From 1943 until 1955, Leonard combined his academic work in chemistry with a flourishing musical career, as he made solo appearances as a bass-baritone in choral works with the Chicago, Cleveland, and St. Louis Symphony Orchestras. When in 1955 Leonard was elected to membership in the National Academy of Sciences, he felt that, if his peers had chosen to recognize him as a chemist, then he had "better do something about it." The heavy professional demands of chemistry meant that there were no more singing performances.

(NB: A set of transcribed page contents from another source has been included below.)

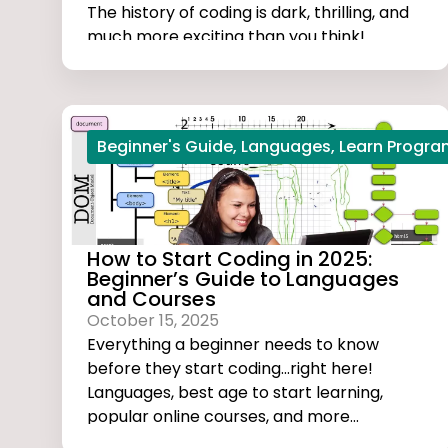
The history of coding is dark, thrilling, and
much more exciting than you think!
Beginner's Guide
,
Languages
,
Learn Progr
How to Start Coding in 2025:
Beginner’s Guide to Languages
and Courses
October 15, 2025
Everything a beginner needs to know
before they start coding...right here!
Languages, best age to start learning,
popular online courses, and more...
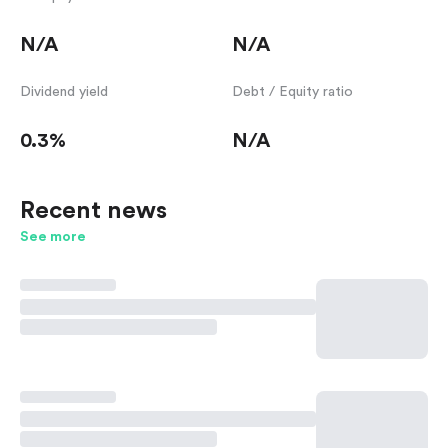
N/A
N/A
Dividend yield
Debt / Equity ratio
0.3%
N/A
Recent news
See more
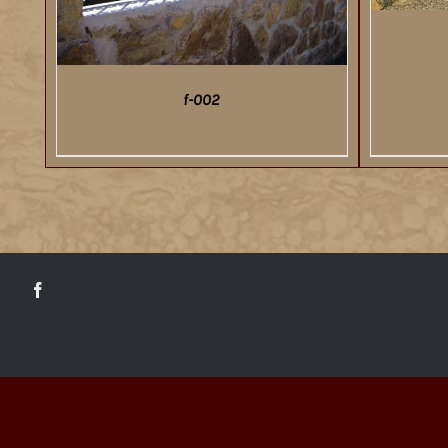
f-002
DETAILS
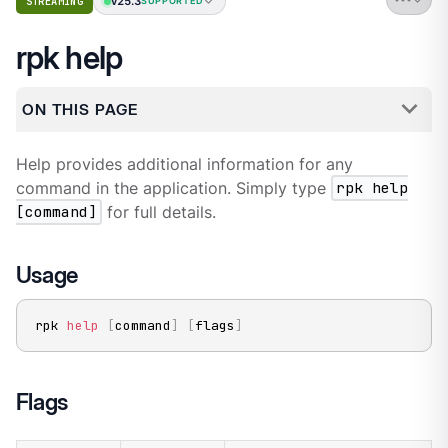
v25.3
STREAMING
SUPPORTED
rpk help
ON THIS PAGE
Help provides additional information for any
command in the application. Simply type
rpk help
[command]
for full details.
Usage
rpk 
help
[
command
]
[
flags
]
Flags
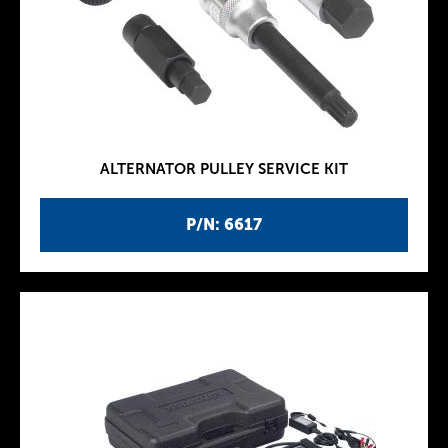
ALTERNATOR PULLEY SERVICE KIT
P/N: 6617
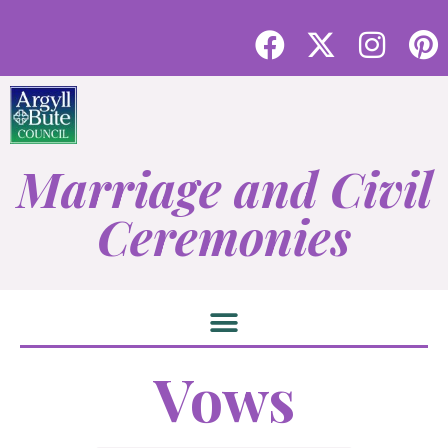
Marriage and Civil
Ceremonies
Vows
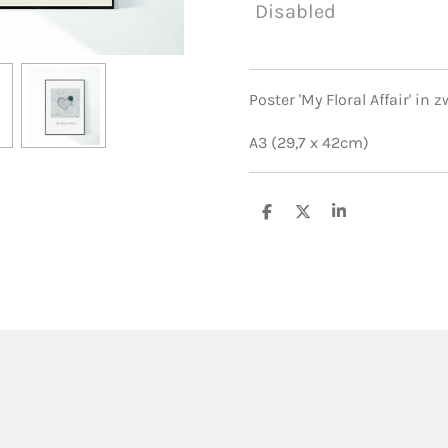
Disabled
Poster 'My Floral Affair' in
A3 (29,7 x 42cm)
S
S
S
h
h
h
a
a
a
r
r
r
e
e
e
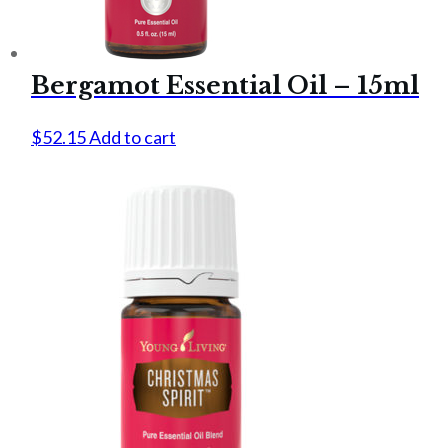
Bergamot Essential Oil – 15ml
$
52.15
Add to cart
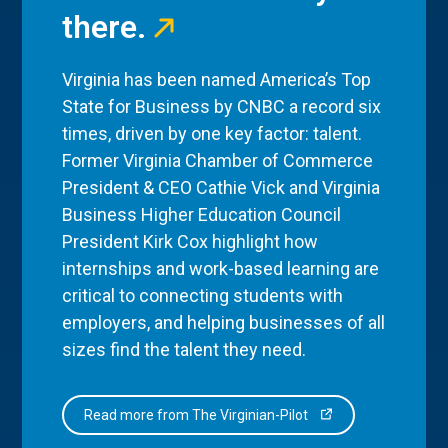
there.
Virginia has been named America’s Top
State for Business by CNBC a record six
times, driven by one key factor: talent.
Former Virginia Chamber of Commerce
President & CEO Cathie Vick and Virginia
Business Higher Education Council
President Kirk Cox highlight how
internships and work-based learning are
critical to connecting students with
employers, and helping businesses of all
sizes find the talent they need.
Read more from The Virginian-Pilot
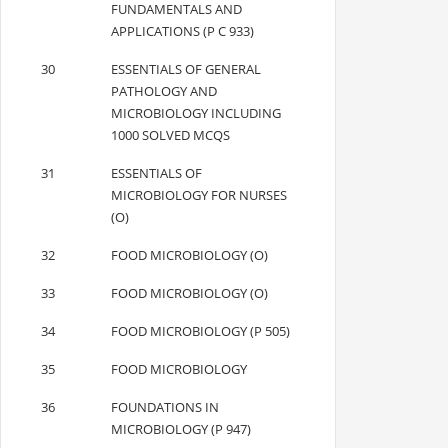
FUNDAMENTALS AND
APPLICATIONS (P C 933)
30
ESSENTIALS OF GENERAL
PATHOLOGY AND
MICROBIOLOGY INCLUDING
1000 SOLVED MCQS
31
ESSENTIALS OF
MICROBIOLOGY FOR NURSES
(O)
32
FOOD MICROBIOLOGY (O)
33
FOOD MICROBIOLOGY (O)
34
FOOD MICROBIOLOGY (P 505)
35
FOOD MICROBIOLOGY
36
FOUNDATIONS IN
MICROBIOLOGY (P 947)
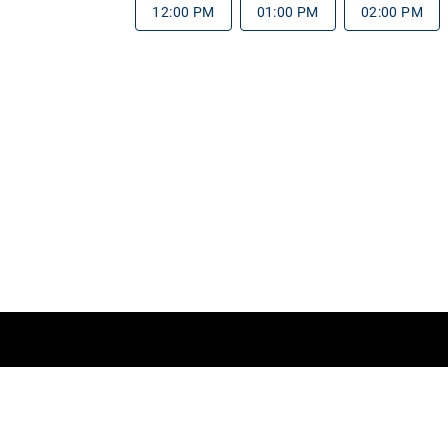
12:00 PM
01:00 PM
02:00 PM
rms of Service
Do Not Sell My Information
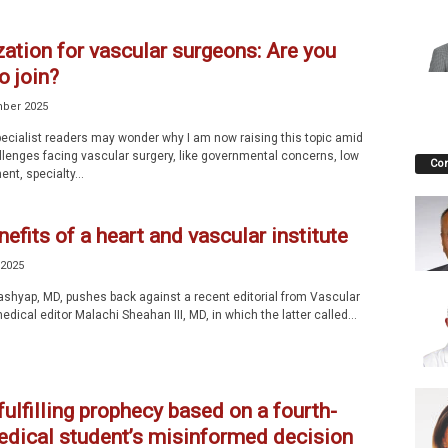
ation for vascular surgeons: Are you
o join?
ber 2025
ecialist readers may wonder why I am now raising this topic amid
llenges facing vascular surgery, like governmental concerns, low
Co
nt, specialty...
efits of a heart and vascular institute
 2025
ashyap, MD, pushes back against a recent editorial from Vascular
edical editor Malachi Sheahan III, MD, in which the latter called...
fulfilling prophecy based on a fourth-
edical student’s misinformed decision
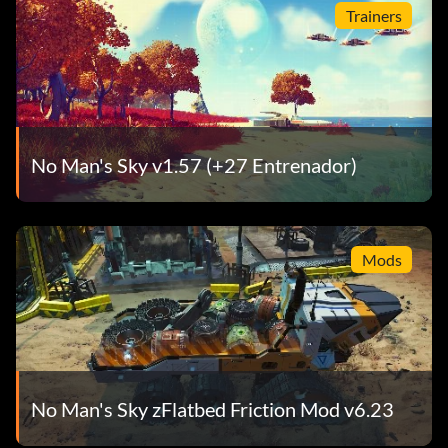
Trainers
No Man's Sky v1.57 (+27 Entrenador)
Mods
No Man's Sky zFlatbed Friction Mod v6.23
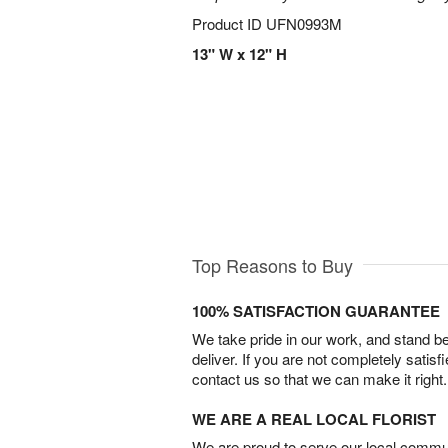
Product ID
UFN0993M
13" W x 12" H
Top Reasons to Buy
100% SATISFACTION GUARANTEE
We take pride in our work, and stand 
deliver. If you are not completely satisf
contact us so that we can make it right.
WE ARE A REAL LOCAL FLORIST
We are proud to serve our local commun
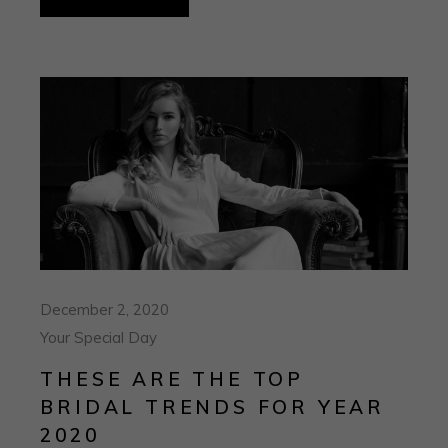
December 2, 2020
Your Special Day
THESE ARE THE TOP
BRIDAL TRENDS FOR YEAR
2020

In collaboration with Professor Folke Skoog, a plant physiologist at the University of Wisconsin, Leonard carried out extensive investigations of organic compounds that initiate plant, flower, and tree growth from tissue culture, technology that is central to horticultural and agricultural development. He also had a fruitful collaboration with Professor Gregorio Weber (1916-1997) at the University of Illinois in making fluorescent derivatives of the nucleic acid bases so that their location in an enzyme or structural protein could be established. Later during his career, in work that he often described as his best, he and his coworkers became involved in the synthesis and examination of surrogates of the purine-pyrimidine base pairs of the DNA/RNA, Watson-Crick double-helical cross sections that possess similar peripheral dimensions and orientations. They also developed coplanar, covalently-linked cross sections in oligodeoxynucleotides. His techniques for derivatization of nucleosides, nucleotides, and coenzymes and the preparation of fluorescent probes and artificial DNA, placed him among the most often quoted scientists. In addition to his early election to membership in the National Academy of Sciences, Leonard was a fellow of the American Academy of Arts and Sciences and a member of the American Philosophical Society. His research distinctions included the prestigious Roger Adams Award in Organic Chemistry (1981) and Arthur C. Cope Scholar Award (1995) of the American Chemical Society.